Work to be completed:
Omit every picture and return the rest of the data unaltered.

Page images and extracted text

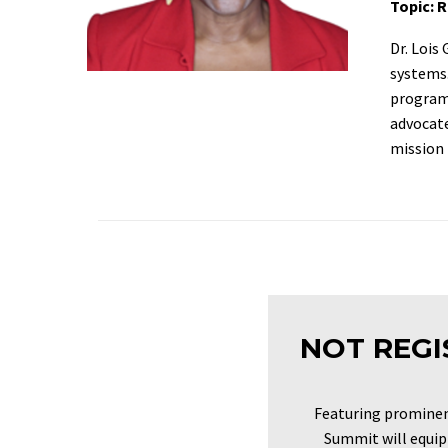
Topic: 
Dr. Lois
systems.
programs
advocate
mission 
NOT REGI
Featuring prominen
Summit will equip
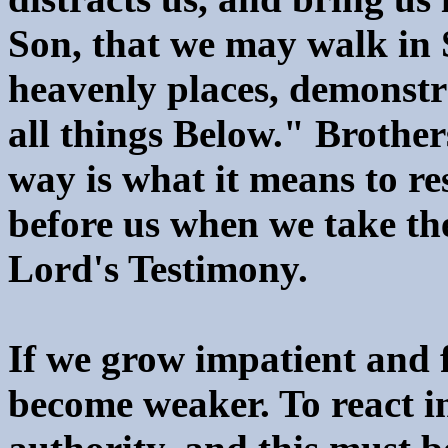
Son, that we may walk in S
heavenly places, demonst
all things Below." Brothers
way is what it means to re
before us when we take th
Lord's Testimony.
If we grow impatient and f
become weaker. To react in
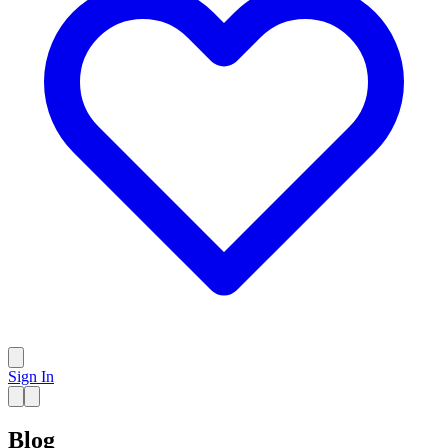
Sign In
Blog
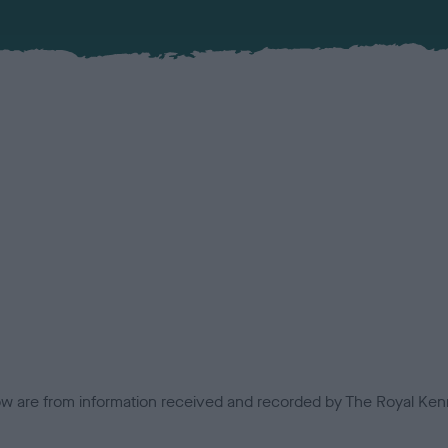
low are from information received and recorded by The Royal Kenn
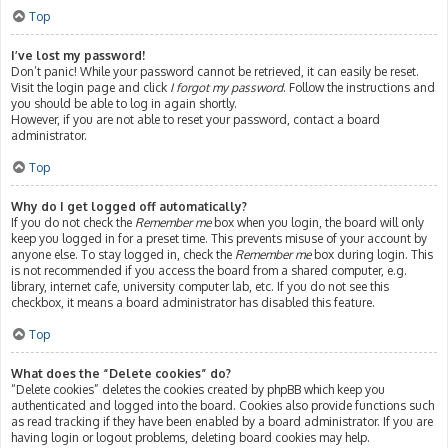
Top
I’ve lost my password!
Don’t panic! While your password cannot be retrieved, it can easily be reset.
Visit the login page and click
I forgot my password
. Follow the instructions and
you should be able to log in again shortly.
However, if you are not able to reset your password, contact a board
administrator.
Top
Why do I get logged off automatically?
If you do not check the
Remember me
box when you login, the board will only
keep you logged in for a preset time. This prevents misuse of your account by
anyone else. To stay logged in, check the
Remember me
box during login. This
is not recommended if you access the board from a shared computer, e.g.
library, internet cafe, university computer lab, etc. If you do not see this
checkbox, it means a board administrator has disabled this feature.
Top
What does the “Delete cookies” do?
“Delete cookies” deletes the cookies created by phpBB which keep you
authenticated and logged into the board. Cookies also provide functions such
as read tracking if they have been enabled by a board administrator. If you are
having login or logout problems, deleting board cookies may help.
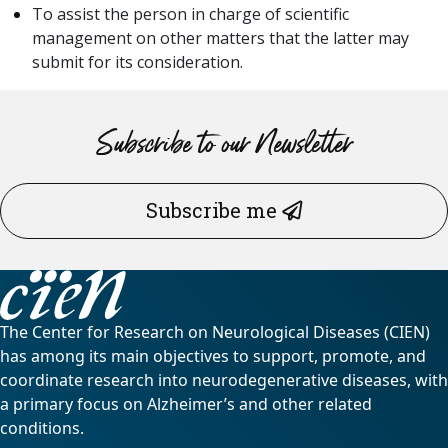
To assist the person in charge of scientific
management on other matters that the latter may
submit for its consideration.
Subscribe to our Newsletter
Subscribe me
The Center for Research on Neurological Diseases (CIEN)
has among its main objectives to support, promote, and
coordinate research into neurodegenerative diseases, with
a primary focus on Alzheimer’s and other related
conditions.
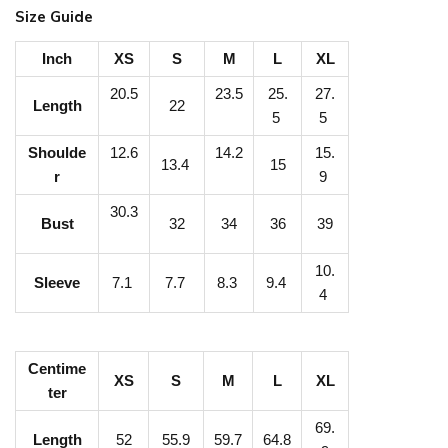
n
Size Guide
a
g
Inch
XS
S
M
L
XL
e
20.5
23.5
25.
27.
Length
22
U
5
5
V
Shoulde
12.6
14.2
15.
13.4
15
P
r
9
r
30.3
Bust
32
34
36
39
o
t
10.
e
Sleeve
7.1
7.7
8.3
9.4
4
c
t
i
Centime
XS
S
M
L
XL
ter
o
n
69.
Length
52
55.9
59.7
64.8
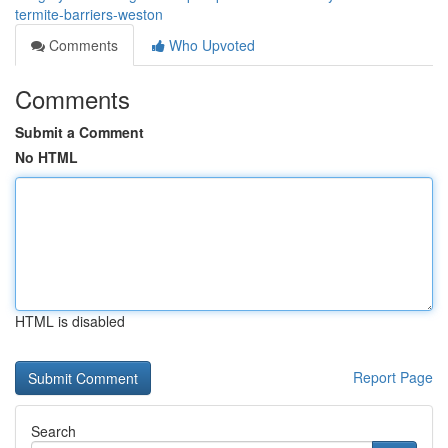
termite-barriers-weston
Comments
Who Upvoted
Comments
Submit a Comment
No HTML
HTML is disabled
Report Page
Search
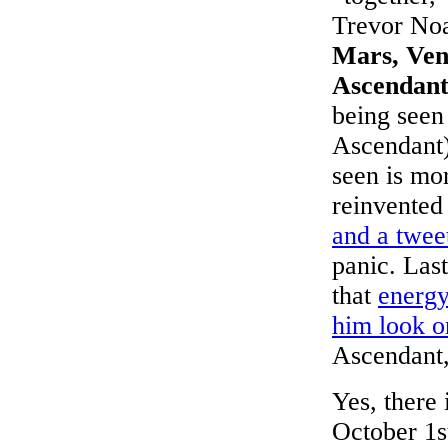
Trevor No
Mars, Ven
Ascendan
being seen
Ascendant)
seen is mo
reinvented
and a twee
panic. Las
that
energy
him look o
Ascendant,
Yes, there 
October 1s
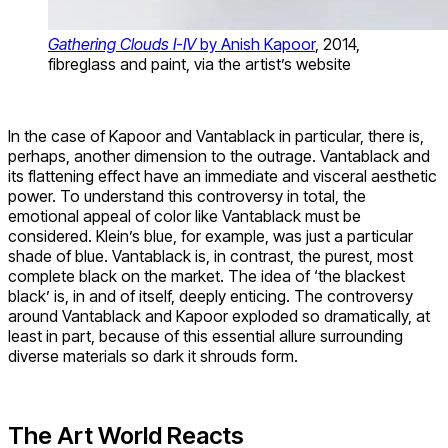
Gathering Clouds I-IV
by Anish Kapoor
, 2014,
fibreglass and paint, via the artist’s website
In the case of Kapoor and Vantablack in particular, there is,
perhaps, another dimension to the outrage. Vantablack and
its flattening effect have an immediate and visceral aesthetic
power. To understand this controversy in total, the
emotional appeal of color like Vantablack must be
considered. Klein’s blue, for example, was just a particular
shade of blue. Vantablack is, in contrast, the purest, most
complete black on the market. The idea of ‘the blackest
black’ is, in and of itself, deeply enticing. The controversy
around Vantablack and Kapoor exploded so dramatically, at
least in part, because of this essential allure surrounding
diverse materials so dark it shrouds form.
The Art World Reacts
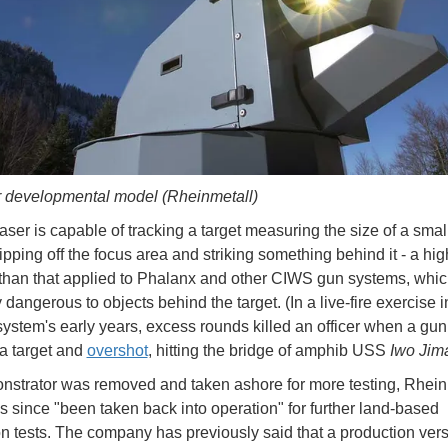
r developmental model (Rheinmetall)
laser is capable of tracking a target measuring the size of a smal
ipping off the focus area and striking something behind it - a hig
than that applied to Phalanx and other CIWS gun systems, whic
 dangerous to objects behind the target. (In a live-fire exercise i
ystem's early years, excess rounds killed an officer when a gu
a target and
overshot
, hitting the bridge of amphib USS
Iwo Jim
strator was removed and taken ashore for more testing, Rhein
has since "been taken back into operation" for further land-based
on tests. The company has previously said that a production ver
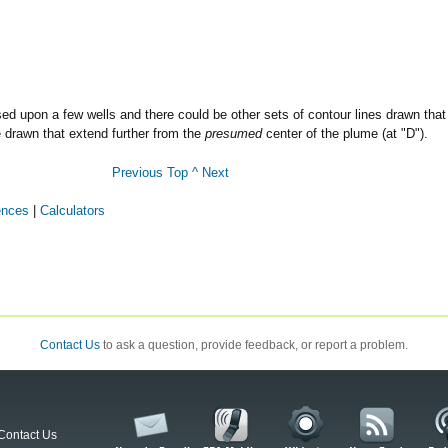
sed upon a few wells and there could be other sets of contour lines drawn that
e drawn that extend further from the
presumed
center of the plume (at "D").
Previous
Top ^
Next
ences
|
Calculators
Contact Us
to ask a question, provide feedback, or report a problem.
Contact Us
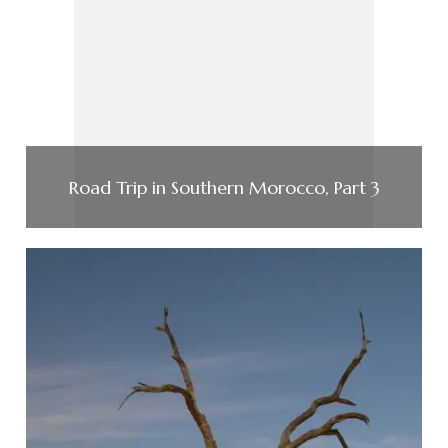
Road Trip in Southern Morocco, Part 3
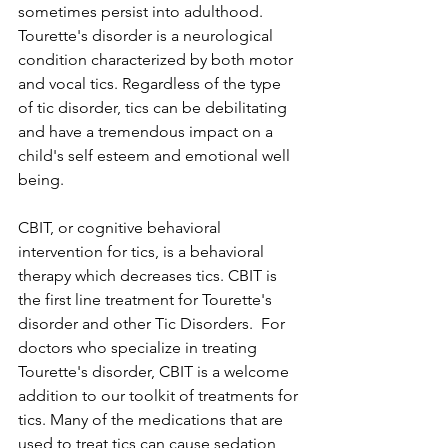
sometimes persist into adulthood. 
Tourette's disorder is a neurological 
condition characterized by both motor 
and vocal tics. Regardless of the type 
of tic disorder, tics can be debilitating 
and have a tremendous impact on a 
child's self esteem and emotional well 
being.  
CBIT, or cognitive behavioral 
intervention for tics, is a behavioral 
therapy which decreases tics. CBIT is 
the first line treatment for Tourette's 
disorder and other Tic Disorders.  For 
doctors who specialize in treating 
Tourette's disorder, CBIT is a welcome 
addition to our toolkit of treatments for 
tics. Many of the medications that are 
used to treat tics can cause sedation 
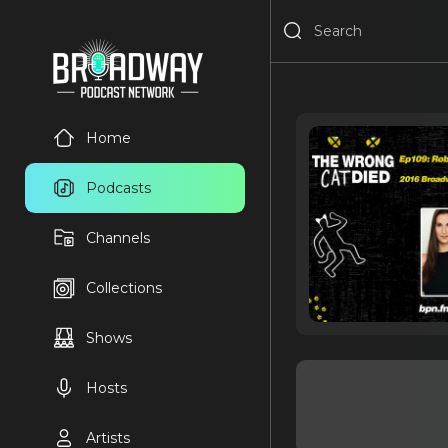
Home
Podcasts
Channels
Collections
Shows
Hosts
Artists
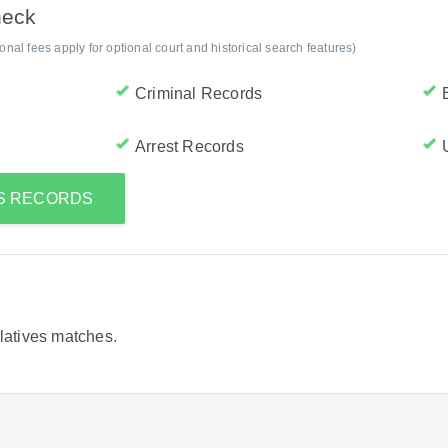
heck
al fees apply for optional court and historical search features)
Criminal Records
Arrest Records
'S RECORDS
elatives matches.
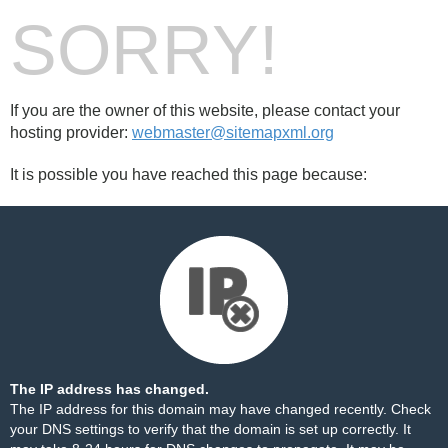
SORRY!
If you are the owner of this website, please contact your
hosting provider:
webmaster@sitemapxml.org
It is possible you have reached this page because:
The IP address has changed.
The IP address for this domain may have changed recently. Check
your DNS settings to verify that the domain is set up correctly. It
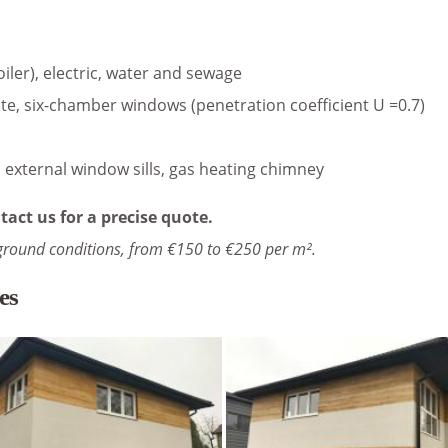
oiler), electric, water and sewage
te, six-chamber windows (penetration coefficient U =0.7)
s, external window sills, gas heating chimney
tact us for a precise quote.
ground conditions, from €150 to €250 per m².
es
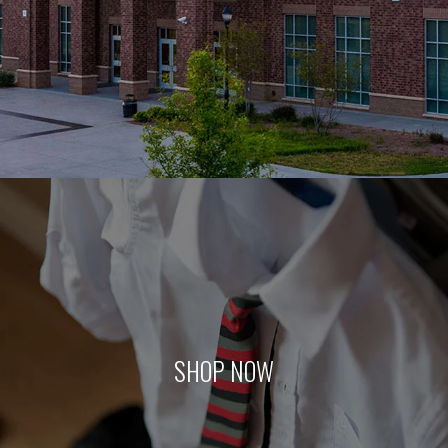
SHOP NOW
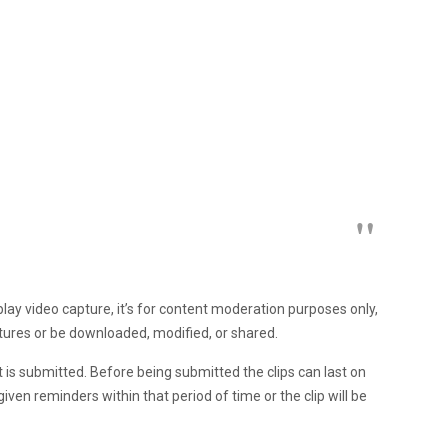
play video capture, it’s for content moderation purposes only,
ptures or be downloaded, modified, or shared.
it is submitted. Before being submitted the clips can last on
given reminders within that period of time or the clip will be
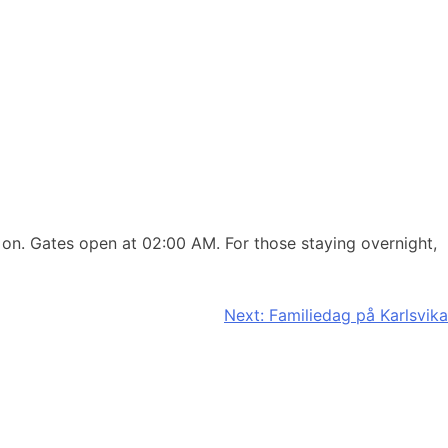
 on. Gates open at 02:00 AM. For those staying overnight,
Next:
Familiedag på Karlsvika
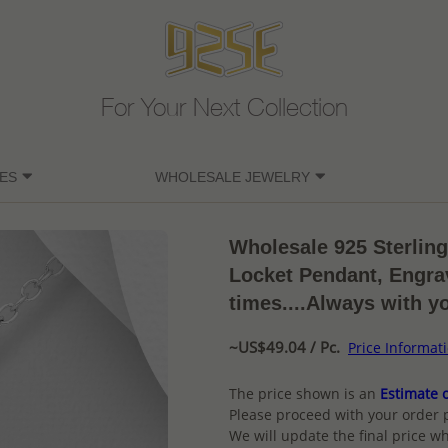
For Your Next Collection
ES
WHOLESALE JEWELRY
Wholesale 925 Sterlin
Locket Pendant, Engrav
times....Always with y
~US$49.04 / Pc.
Price Informat
The price shown is an
Estimate o
Please proceed with your order 
We will update the final price wh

Exercise result:
Topic: 
Dr. Lois
systems.
programs
advocate
mission 
NOT REGI
Featuring prominen
Summit will equip
Son, that we may walk in S
heavenly places, demonst
all things Below." Brothers
way is what it means to re
before us when we take th
Lord's Testimony.
If we grow impatient and f
become weaker. To react in
Sign In
Blog
low are from information received and recorded by The Royal Kenn
Top
I’ve lost my password!
Don’t panic! While your password cannot be retrieved, it can easily be reset.
Visit the login page and click
I forgot my password
. Follow the instructions and
you should be able to log in again shortly.
However, if you are not able to reset your password, contact a board
administrator.
Top
Why do I get logged off automatically?
If you do not check the
Remember me
box when you login, the board will only
keep you logged in for a preset time. This prevents misuse of your account by
anyone else. To stay logged in, check the
Remember me
box during login. This
is not recommended if you access the board from a shared computer, e.g.
library, internet cafe, university computer lab, etc. If you do not see this
checkbox, it means a board administrator has disabled this feature.
Top
What does the “Delete cookies” do?
“Delete cookies” deletes the cookies created by phpBB which keep you
authenticated and logged into the board. Cookies also provide functions such
as read tracking if they have been enabled by a board administrator. If you are
having login or logout problems, deleting board cookies may help.
To assist the person in charge of scientific
management on other matters that the latter may
submit for its consideration.
Subscribe to our Newsletter
Subscribe me
The Center for Research on Neurological Diseases (CIEN)
has among its main objectives to support, promote, and
coordinate research into neurodegenerative diseases, with
a primary focus on Alzheimer’s and other related
conditions.
n
Size Guide
a
g
Inch
XS
S
M
L
XL
e
20.5
23.5
25.
27.
Length
22
U
5
5
V
Shoulde
12.6
14.2
15.
13.4
15
P
r
9
r
30.3
Bust
32
34
36
39
o
t
10.
e
Sleeve
7.1
7.7
8.3
9.4
4
c
t
i
Centime
XS
S
M
L
XL
ter
o
n
69.
Length
52
55.9
59.7
64.8
termite-barriers-weston
Comments
Who Upvoted
Comments
Submit a Comment
No HTML
HTML is disabled
Report Page
Search
Trevor No
Mars, Ven
Ascendan
being seen
Ascendant)
seen is mo
reinvented
and a twee
panic. Las
that
energy
him look o
Ascendant,
Yes, there 
October 1s
Gathering Clouds I-IV
by Anish Kapoor
, 2014,
fibreglass and paint, via the artist’s website
In the case of Kapoor and Vantablack in particular, there is,
perhaps, another dimension to the outrage. Vantablack and
its flattening effect have an immediate and visceral aesthetic
power. To understand this controversy in total, the
emotional appeal of color like Vantablack must be
considered. Klein’s blue, for example, was just a particular
shade of blue. Vantablack is, in contrast, the purest, most
complete black on the market. The idea of ‘the blackest
black’ is, in and of itself, deeply enticing. The controversy
around Vantablack and Kapoor exploded so dramatically, at
least in part, because of this essential allure surrounding
diverse materials so dark it shrouds form.
The Art World Reacts
r developmental model (Rheinmetall)
laser is capable of tracking a target measuring the size of a smal
ipping off the focus area and striking something behind it - a hig
than that applied to Phalanx and other CIWS gun systems, whic
 dangerous to objects behind the target. (In a live-fire exercise i
ystem's early years, excess rounds killed an officer when a gu
a target and
overshot
, hitting the bridge of amphib USS
Iwo Jim
strator was removed and taken ashore for more testing, Rhein
has since "been taken back into operation" for further land-based
on tests. The company has previously said that a production ver
sed upon a few wells and there could be other sets of contour lines drawn that
e drawn that extend further from the
presumed
center of the plume (at "D").
Previous
Top ^
Next
ences
|
Calculators
Contact Us
to ask a question, provide feedback, or report a problem.
Contact Us
Road Trip in Southern Morocco, Part 3
sometimes persist into adulthood. 
Tourette's disorder is a neurological 
condition characterized by both motor 
and vocal tics. Regardless of the type 
of tic disorder, tics can be debilitating 
and have a tremendous impact on a 
child's self esteem and emotional well 
being.  
CBIT, or cognitive behavioral 
intervention for tics, is a behavioral 
therapy which decreases tics. CBIT is 
the first line treatment for Tourette's 
disorder and other Tic Disorders.  For 
doctors who specialize in treating 
Tourette's disorder, CBIT is a welcome 
addition to our toolkit of treatments for 
tics. Many of the medications that are 
used to treat tics can cause sedation 
Home
Podcasts
Channels
Collections
Shows
Hosts
Artists
heck
al fees apply for optional court and historical search features)
Criminal Records
Arrest Records
'S RECORDS
elatives matches.
SORRY!
If you are the owner of this website, please contact your
hosting provider:
webmaster@sitemapxml.org
It is possible you have reached this page because:
The IP address has changed.
The IP address for this domain may have changed recently. Check
your DNS settings to verify that the domain is set up correctly. It
oiler), electric, water and sewage
te, six-chamber windows (penetration coefficient U =0.7)
s, external window sills, gas heating chimney
tact us for a precise quote.
ground conditions, from €150 to €250 per m².
es
SHOP NOW
play video capture, it’s for content moderation purposes only,
ptures or be downloaded, modified, or shared.
it is submitted. Before being submitted the clips can last on
given reminders within that period of time or the clip will be
 on. Gates open at 02:00 AM. For those staying overnight,
Next:
Familiedag på Karlsvika
For Your Next Collection
ES
WHOLESALE JEWELRY
Wholesale 925 Sterlin
Locket Pendant, Engrav
times....Always with y
~US$49.04 / Pc.
Price Informat
The price shown is an
Estimate o
Please proceed with your order 
We will update the final price wh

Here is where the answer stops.